For doctors, the aim is to raise “awareness of genomic medicine for all medicine disciplines, not just those training to
“I don’t want to be critical, there is a high level of awareness among medical graduates who have a very high education from our medical schools, about the power of this,” said Dr Henry. “But we want to make sure that we avoid what somebody called the ‘ghettoisation of genetics’ into a core specialty. There needs to be a heightened sense of awareness of its power and its role and application across all disciplines, not just the core discipline of genetics.”
Is there sufficient information technology (IT) infrastructure underpinning the health service to carry this strategy?
“Yes, of course, that is absolutely huge, no doubt about it,” Dr Henry replied. He said that while IT is not something the strategy is focused on over the first year, “once we get to a higher level” it will be crucial.
“The creation of an individual health identifier will produce more efficient and safer care not just for genetics, but right across our health system. It has to a priority when you consider not just the safety issue, the information issue, but also the waste issue that goes along with not having a single identifier for patients that can be used at all points of presentation in the healthcare system.”
Immediate priorities in the strategy
The National Strategy for Accelerating Genetic and Genomic Medicine in Ireland was produced by a steering group of experts chaired by Dr Mark Bale, former Genomics Advisor to the UK Department of Health.
The strategy addresses issues, such as shortages of trained genetic specialists; knowledge gaps in the clinical workforce; the lack of genetic/genomic literacy across healthcare professions and the public; and the policies needed to make the service “ethical and inclusive”. It also proposes the creation of a centralised national body with responsibility for the oversight and coordination of genetic services.
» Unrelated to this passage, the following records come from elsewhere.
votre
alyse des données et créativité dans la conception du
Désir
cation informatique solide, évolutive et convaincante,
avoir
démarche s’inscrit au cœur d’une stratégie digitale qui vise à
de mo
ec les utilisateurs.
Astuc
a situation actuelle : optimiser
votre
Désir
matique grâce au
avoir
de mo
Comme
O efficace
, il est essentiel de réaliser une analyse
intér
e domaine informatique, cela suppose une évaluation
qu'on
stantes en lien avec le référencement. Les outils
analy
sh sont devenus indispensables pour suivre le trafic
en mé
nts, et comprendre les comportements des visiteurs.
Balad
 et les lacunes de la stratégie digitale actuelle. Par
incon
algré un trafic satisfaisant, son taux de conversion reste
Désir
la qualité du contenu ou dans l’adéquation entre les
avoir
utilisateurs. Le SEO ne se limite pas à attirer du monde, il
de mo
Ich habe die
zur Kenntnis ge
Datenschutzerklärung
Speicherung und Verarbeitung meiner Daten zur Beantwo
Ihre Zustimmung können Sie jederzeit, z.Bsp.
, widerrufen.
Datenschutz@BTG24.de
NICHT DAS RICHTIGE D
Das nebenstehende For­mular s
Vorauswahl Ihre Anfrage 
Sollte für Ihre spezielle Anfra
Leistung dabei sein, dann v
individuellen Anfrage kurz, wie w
The plan outlines a number of clear commitments that will begin during the next 12 months. The highest profile of these include:
- A national office for genetics and genomics will be established in 2023 under the governance of the HSE and will provide oversight and a standardised approach to the delivery of the genetics and genomics service.
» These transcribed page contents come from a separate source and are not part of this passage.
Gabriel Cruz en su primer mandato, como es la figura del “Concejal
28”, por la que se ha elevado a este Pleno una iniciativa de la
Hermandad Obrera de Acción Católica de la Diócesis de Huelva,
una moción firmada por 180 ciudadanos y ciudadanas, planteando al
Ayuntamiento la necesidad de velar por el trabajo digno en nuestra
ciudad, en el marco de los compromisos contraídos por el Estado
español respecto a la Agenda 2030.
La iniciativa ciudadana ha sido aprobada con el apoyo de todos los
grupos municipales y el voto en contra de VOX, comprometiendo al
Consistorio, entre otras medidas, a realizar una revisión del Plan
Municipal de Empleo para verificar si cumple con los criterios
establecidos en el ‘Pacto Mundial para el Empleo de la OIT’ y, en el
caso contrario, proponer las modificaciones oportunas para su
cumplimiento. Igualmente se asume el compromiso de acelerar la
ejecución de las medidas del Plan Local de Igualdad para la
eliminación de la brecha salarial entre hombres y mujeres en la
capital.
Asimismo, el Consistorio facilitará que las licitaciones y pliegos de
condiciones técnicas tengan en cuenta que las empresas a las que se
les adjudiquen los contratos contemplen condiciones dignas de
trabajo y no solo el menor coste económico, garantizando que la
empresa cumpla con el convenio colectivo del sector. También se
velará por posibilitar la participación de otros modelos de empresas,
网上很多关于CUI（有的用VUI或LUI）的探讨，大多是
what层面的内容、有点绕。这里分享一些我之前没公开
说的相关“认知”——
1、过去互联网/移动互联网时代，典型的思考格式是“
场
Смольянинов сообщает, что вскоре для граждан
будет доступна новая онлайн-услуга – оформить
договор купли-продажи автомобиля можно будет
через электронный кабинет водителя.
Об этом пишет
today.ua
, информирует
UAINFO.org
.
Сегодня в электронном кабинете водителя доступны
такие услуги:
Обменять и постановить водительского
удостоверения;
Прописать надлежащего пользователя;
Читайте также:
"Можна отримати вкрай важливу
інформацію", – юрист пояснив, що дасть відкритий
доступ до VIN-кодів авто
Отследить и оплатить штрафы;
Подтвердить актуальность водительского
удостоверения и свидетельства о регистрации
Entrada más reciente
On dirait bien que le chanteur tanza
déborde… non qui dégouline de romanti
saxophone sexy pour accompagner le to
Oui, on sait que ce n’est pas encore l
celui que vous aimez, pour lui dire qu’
- A national genetics and genomics workforce plan will be developed in 2023 to support the recruitment, retention, education, and career development of the current and future genetics and genomics workforce.
- “Equitable, timely, and evidence-based availability of genetic and genomic tests and technologies in clinical practice will be improved through a coordinated and standardised national approach,” according to the strategy. The development of a national test directory will commence in 2023.
- A national centre of excellence
in genomic testing and bioinformatics will be established as a single entity, which will sit under the governance of the HSE.